▶ TASK OBJECTIVE
Produce an exact transcription of the listing below, omitting the pictures.

Start of RECORD SET

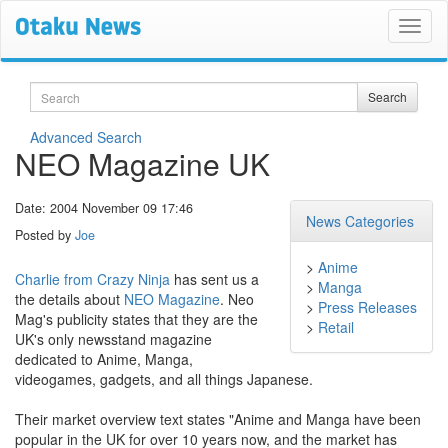
Search
Search
Advanced Search
NEO Magazine UK
Date: 2004 November 09 17:46
News Categories
Posted by
Joe
>
Anime
Charlie from Crazy Ninja
has sent us a
>
Manga
the details about
NEO Magazine
. Neo
>
Press Releases
Mag's publicity states that they are the
>
Retail
UK's only newsstand magazine
dedicated to Anime, Manga,
videogames, gadgets, and all things Japanese.
Their market overview text states "Anime and Manga have been
popular in the UK for over 10 years now, and the market has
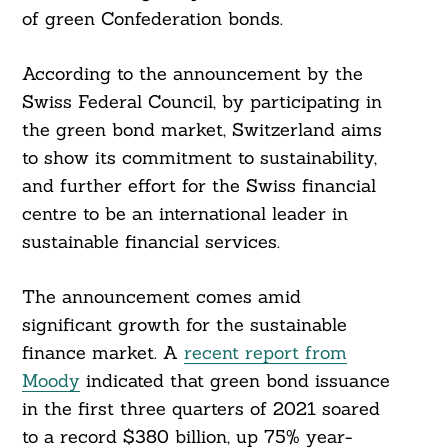
of green Confederation bonds.
According to the announcement by the
Swiss Federal Council, by participating in
the green bond market, Switzerland aims
to show its commitment to sustainability,
and further effort for the Swiss financial
centre to be an international leader in
sustainable financial services.
The announcement comes amid
significant growth for the sustainable
finance market. A
recent report from
Moody
indicated that green bond issuance
in the first three quarters of 2021 soared
to a record $380 billion, up 75% year-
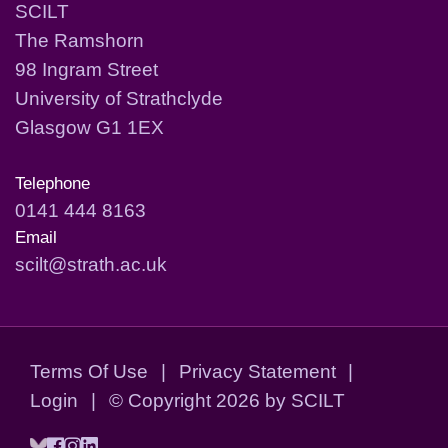
SCILT
The Ramshorn
98 Ingram Street
University of Strathclyde
Glasgow G1 1EX
Telephone
0141 444 8163
Email
scilt@strath.ac.uk
Terms Of Use
|
Privacy Statement
|
Login
|
©
Copyright 2026 by SCILT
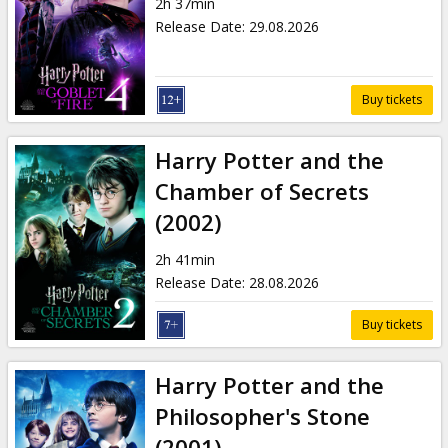
2h 37min
Release Date
:
29.08.2026
Buy tickets
Harry Potter and the
Chamber of Secrets
(2002)
2h 41min
Release Date
:
28.08.2026
Buy tickets
Harry Potter and the
Philosopher's Stone
(2001)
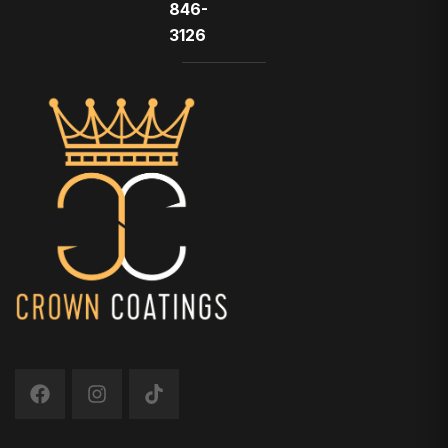
846-
3126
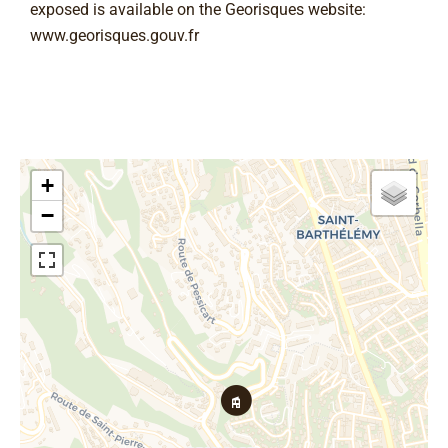
exposed is available on the Georisques website:
www.georisques.gouv.fr
+
−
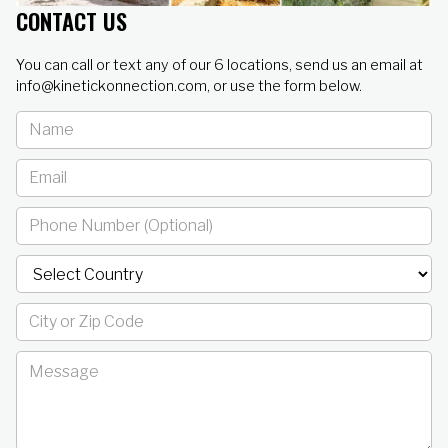
CONTACT US
You can call or text any of our 6 locations, send us an email at
info@kinetickonnection.com, or use the form below.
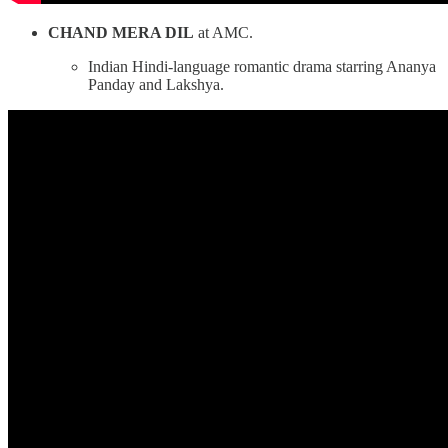
CHAND MERA DIL
at AMC.
Indian Hindi-language romantic drama starring Ananya
Panday and Lakshya.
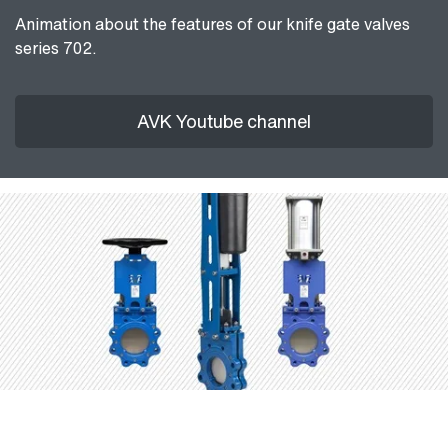
Animation about the features of our knife gate valves
series 702.
AVK Youtube channel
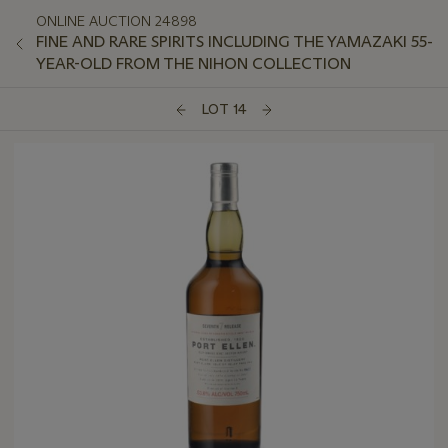
ONLINE AUCTION 24898
FINE AND RARE SPIRITS INCLUDING THE YAMAZAKI 55-
YEAR-OLD FROM THE NIHON COLLECTION
LOT 14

End of RECORD SET

▶ WRITTEN SOLUTION
Search
Search
Advanced Search
NEO Magazine UK
Date: 2004 November 09 17:46
News Categories
Posted by
Joe
>
Anime
Charlie from Crazy Ninja
has sent us a
>
Manga
the details about
NEO Magazine
. Neo
>
Press Releases
Mag's publicity states that they are the
>
Retail
UK's only newsstand magazine
dedicated to Anime, Manga,
videogames, gadgets, and all things Japanese.
Their market overview text states "Anime and Manga have been
popular in the UK for over 10 years now, and the market has
of green Confederation bonds.
According to the announcement by the
Swiss Federal Council, by participating in
the green bond market, Switzerland aims
to show its commitment to sustainability,
and further effort for the Swiss financial
centre to be an international leader in
sustainable financial services.
The announcement comes amid
significant growth for the sustainable
finance market. A
recent report from
Moody
indicated that green bond issuance
in the first three quarters of 2021 soared
to a record $380 billion, up 75% year-
SCILT
The Ramshorn
98 Ingram Street
University of Strathclyde
Glasgow G1 1EX
Telephone
0141 444 8163
Email
scilt@strath.ac.uk
Terms Of Use
|
Privacy Statement
|
Login
|
©
Copyright 2026 by SCILT
2h 37min
Release Date
:
29.08.2026
Buy tickets
Harry Potter and the
Chamber of Secrets
(2002)
2h 41min
Release Date
:
28.08.2026
Buy tickets
Harry Potter and the
Philosopher's Stone
(2001)
846-
3126
exposed is available on the Georisques website:
www.georisques.gouv.fr
+
−
CONTACT US
You can call or text any of our 6 locations, send us an email at
info@kinetickonnection.com, or use the form below.
CHAND MERA DIL
at AMC.
Indian Hindi-language romantic drama starring Ananya
Panday and Lakshya.
Animation about the features of our knife gate valves
series 702.
AVK Youtube channel
ONLINE AUCTION 24898
FINE AND RARE SPIRITS INCLUDING THE YAMAZAKI 55-
YEAR-OLD FROM THE NIHON COLLECTION
LOT 14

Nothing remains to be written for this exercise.